Karadeniz’in incisi Zonguldak, sadece doğal güzellikleriyle değil, aynı zamanda derin tarihî geçmişiyle de büyülüyor. Bölgedeki antik kentler, Zonguldak’ın tarih boyunca ne kadar önemli bir yerleşim yeri olduğunu gösteriyor. İşte Zonguldak'ta tarihin derinliklerine yolculuğa çıkaran 5 antik kent...
Zonguldak Antik Kentleri
Tios (Tieion) Antik Kenti
Filyos (Tios) Antik Kenti, MÖ 7. yüzyılda bir Milet Kolonisi olarak, Tios adında bir rahip tarafından kurulmuştur. Klasik ve Hellenistik dönemlerde birçok krallığın egemenliği altında kalan kent, MÖ 70 yılında Roma İmparatorluğu’nun himayesine girmiştir. Roma Dönemi’nde ticaret ve balıkçılık açısından önemli bir merkez olan Tios, Bizans döneminde ise MS 5. yüzyılda dini bir merkez hâline gelmiştir. Ancak Selçuklu ve Osmanlı dönemlerinde (14-15. yüzyıl) giderek önemini kaybetmiş ve küçük bir balıkçı köyüne dönüşmüştür.
Arkeolojik Kazılar ve Kalıntılar
2006 yılında başlayan kazılar, Tios Antik Kenti'nin zengin tarihini ortaya çıkarmıştır. Hellenistik Dönem'e ait sur duvarları, Roma ve Bizans dönemlerine ait yapı kalıntıları, Roma sikkeleri ve çanak-çömlek parçaları bulunmuştur. Sahil surları, su kemeri, tiyatro, tonozlu galeri ve çeşitli mezarlar toprak üstünde görülebilecek önemli kalıntılar arasındadır. Kentin alt yapısı hala keşfedilmeyi beklemekte olup, bu bölgede yapılan radar ölçümleri, toprağın hemen altında geniş bir antik kentin bulunduğunu göstermektedir.
Ticari ve Stratejik Önemi
Tios, antik dönemlerde Karadeniz'in önemli bir liman kentiydi. Nehir ve deniz taşımacılığı sayesinde balık, şarap ve tahıl ticareti yapılırdı. Bölgedeki gelişmiş deniz, nehir ve kara yolları ağları, Tios’u Batı Karadeniz'in en önemli ticaret merkezlerinden biri hâline getirmiştir. Özellikle Filyos Nehri boyunca uzanan büyük karayolu, kent ile iç bölgeler arasında bağlantı sağlamıştır. Roma Dönemi’nde, Tios limanı, Karadeniz ve dış dünyaya açılan bir ticaret kapısı olarak önemli bir rol oynamıştır.
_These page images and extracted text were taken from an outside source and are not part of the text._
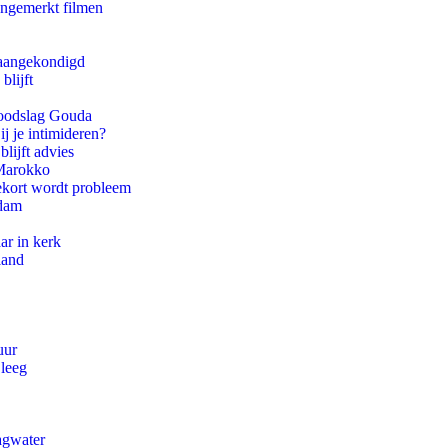
ongemerkt filmen
g aangekondigd
blijft
 doodslag Gouda
ij je intimideren?
lijft advies
 Marokko
ekort wordt probleem
rdam
ar in kerk
land
uur
 leeg
agwater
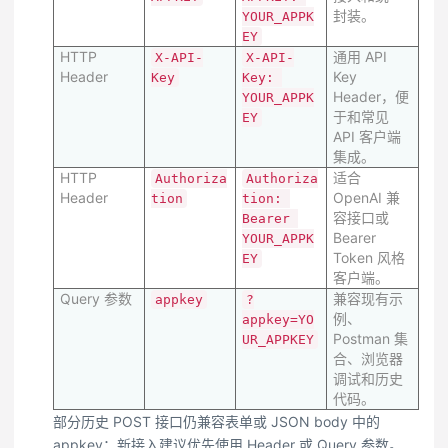
封装。
YOUR_APPK
EY
HTTP
通用 API
X-API-
X-API-
Header
Key
Key
Key: 
Header，便
YOUR_APPK
于和常见
EY
API 客户端
集成。
HTTP
适合
Authoriza
Authoriza
Header
OpenAI 兼
tion
tion: 
容接口或
Bearer 
Bearer
YOUR_APPK
Token 风格
EY
客户端。
Query 参数
兼容现有示
appkey
?
例、
appkey=YO
Postman 集
UR_APPKEY
合、浏览器
调试和历史
代码。
部分历史 POST 接口仍兼容表单或 JSON body 中的
appkey；新接入建议优先使用 Header 或 Query 参数。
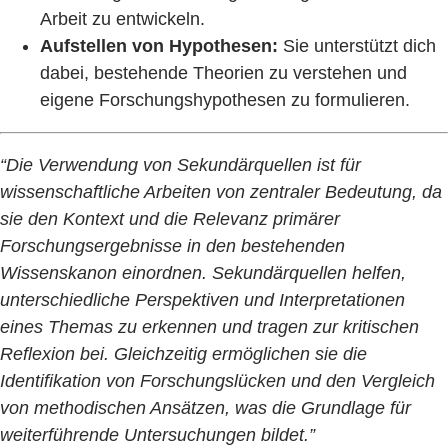
Arbeit zu entwickeln.
Aufstellen von Hypothesen:
Sie unterstützt dich
dabei, bestehende Theorien zu verstehen und
eigene Forschungshypothesen zu formulieren.
“Die Verwendung von Sekundärquellen ist für
wissenschaftliche Arbeiten von zentraler Bedeutung, da
sie den Kontext und die Relevanz primärer
Forschungsergebnisse in den bestehenden
Wissenskanon einordnen. Sekundärquellen helfen,
unterschiedliche Perspektiven und Interpretationen
eines Themas zu erkennen und tragen zur kritischen
Reflexion bei. Gleichzeitig ermöglichen sie die
Identifikation von Forschungslücken und den Vergleich
von methodischen Ansätzen, was die Grundlage für
weiterführende Untersuchungen bildet.”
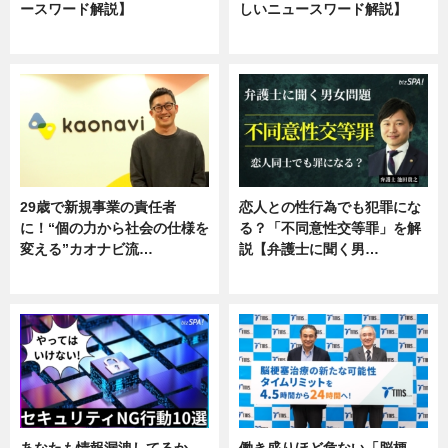
ースワード解説】
しいニュースワード解説】
ニュース
ニュース
29歳で新規事業の責任者
恋人との性行為でも犯罪にな
に！“個の力から社会の仕様を
る？「不同意性交等罪」を解
変える”カオナビ流…
説【弁護士に聞く男…
企業インタビュー
専門家インタビュー
あなたも情報漏洩してるか
働き盛りほど危ない「脳梗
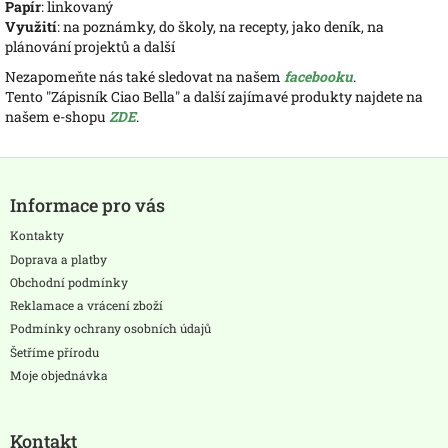
Papír
: linkovaný
Využití
: na poznámky, do školy, na recepty, jako deník, na
plánování projektů a další
Nezapomeňte nás také sledovat na našem
facebooku
.
Tento "Zápisník Ciao Bella" a další zajímavé produkty najdete na
našem e-shopu
ZDE
.
Z
á
Informace pro vás
p
a
Kontakty
t
Doprava a platby
í
Obchodní podmínky
Reklamace a vrácení zboží
Podmínky ochrany osobních údajů
Šetříme přírodu
Moje objednávka
Kontakt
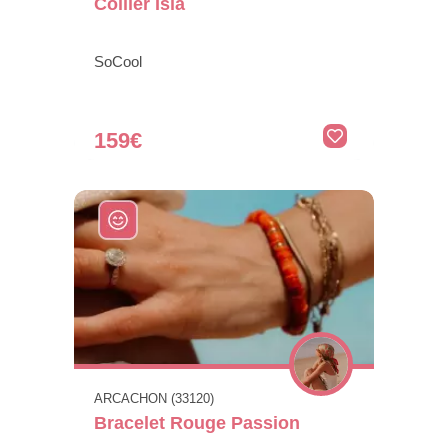
Collier Isla
SoCool
159€
ARCACHON (33120)
Bracelet Rouge Passion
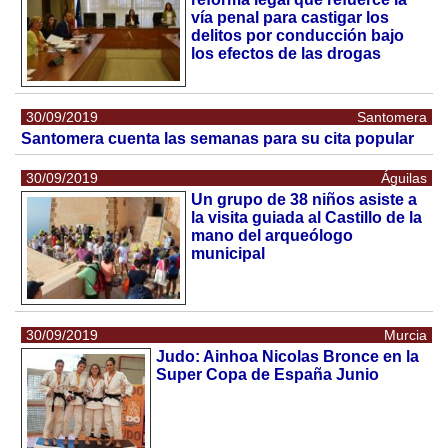
vía penal para castigar los
delitos por conducción bajo
los efectos de las drogas
30/09/2019
Santomera
Santomera cuenta las semanas para su cita popular
30/09/2019
Águilas
Un grupo de 38 niños asiste a
la visita guiada al Castillo de la
mano del arqueólogo
municipal
30/09/2019
Murcia
Judo: Ainhoa Nicolas Bronce en la
Super Copa de España Junio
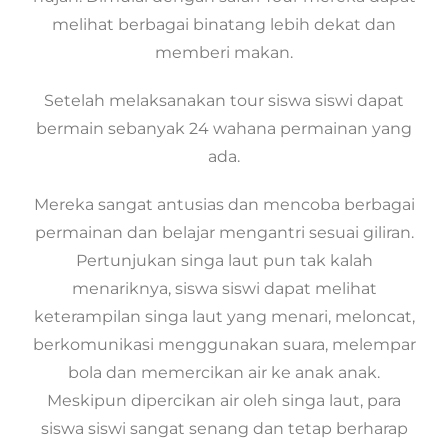
melihat berbagai binatang lebih dekat dan
memberi makan.
Setelah melaksanakan tour siswa siswi dapat
bermain sebanyak 24 wahana permainan yang
ada.
Mereka sangat antusias dan mencoba berbagai
permainan dan belajar mengantri sesuai giliran.
Pertunjukan singa laut pun tak kalah
menariknya, siswa siswi dapat melihat
keterampilan singa laut yang menari, meloncat,
berkomunikasi menggunakan suara, melempar
bola dan memercikan air ke anak anak.
Meskipun dipercikan air oleh singa laut, para
siswa siswi sangat senang dan tetap berharap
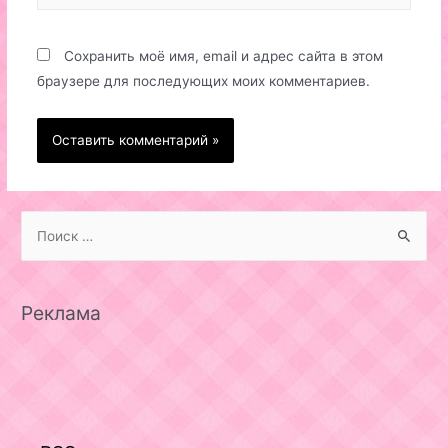
Сохранить моё имя, email и адрес сайта в этом
браузере для последующих моих комментариев.
S
e
a
r
Реклама
c
h
f
o
r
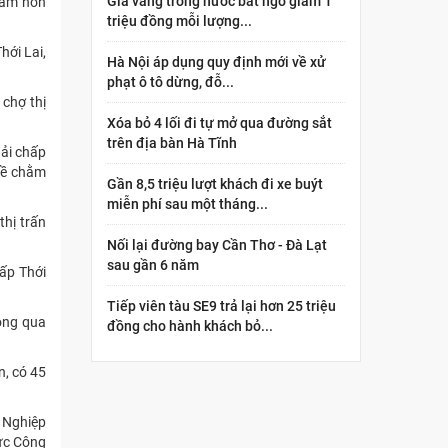
Giá vàng trong nước bất ngờ giảm 1
chằm nón
triệu đồng mỗi lượng...
hới Lai,
Hà Nội áp dụng quy định mới về xử
phạt ô tô dừng, đỗ...
 chợ thị
Xóa bỏ 4 lối đi tự mở qua đường sắt
trên địa bàn Hà Tĩnh
hải chấp
hề chằm
Gần 8,5 triệu lượt khách đi xe buýt
miễn phí sau một tháng...
thị trấn
Nối lại đường bay Cần Thơ - Đà Lạt
sau gần 6 năm
 ấp Thới
Tiếp viên tàu SE9 trả lại hơn 25 triệu
ông qua
đồng cho hành khách bỏ...
n, có 45
 Nghiệp
hức Công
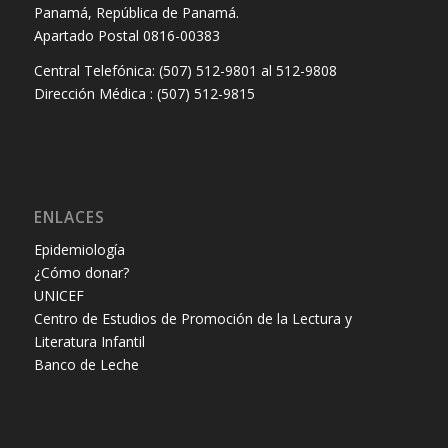
Panamá, República de Panamá.
Apartado Postal 0816-00383
Central Telefónica: (507) 512-9801 al 512-9808
Dirección Médica : (507) 512-9815
ENLACES
Epidemiología
¿Cómo donar?
UNICEF
Centro de Estudios de Promoción de la Lectura y
Literatura Infantil
Banco de Leche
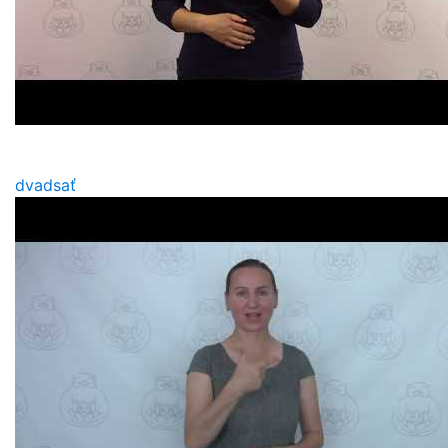
dvadsať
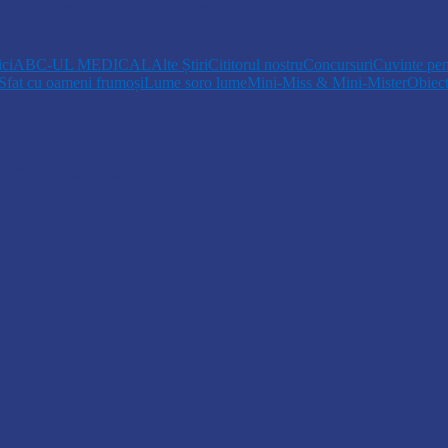
pă la Cosăuți, pe fondul scăderii nivelului…
ici
ABC-UL MEDICAL
Alte Știri
Cititorul nostru
Concursuri
Cuvinte pen
Sfat cu oameni frumoși
Lume soro lume
Mini-Miss & Mini-Mister
Obiec
opiii talentați din Drochia aduc emoție…
 Un dar muzical pentru mame…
Kent Yapısı ve Topoğrafyası
Tios Antik Kenti, yaklaşık 60 hektarlık bir alana yayılmış olup, Yukarı Şehir ve Aşağı Şehir olarak iki ana bölümden oluşmaktadır. Kentte bir akropolis, iki nekropol ve sular altında kalan bir liman yer almaktadır. Roma ve Bizans dönemlerine ait yapılar arasında hamamlar, su kemeri, tiyatro, bazilika ve antik liman kalıntıları görülmektedir. Kentin topoğrafyasını domine eden akropolis, kentin en eski tabakalarını barındırmaktadır.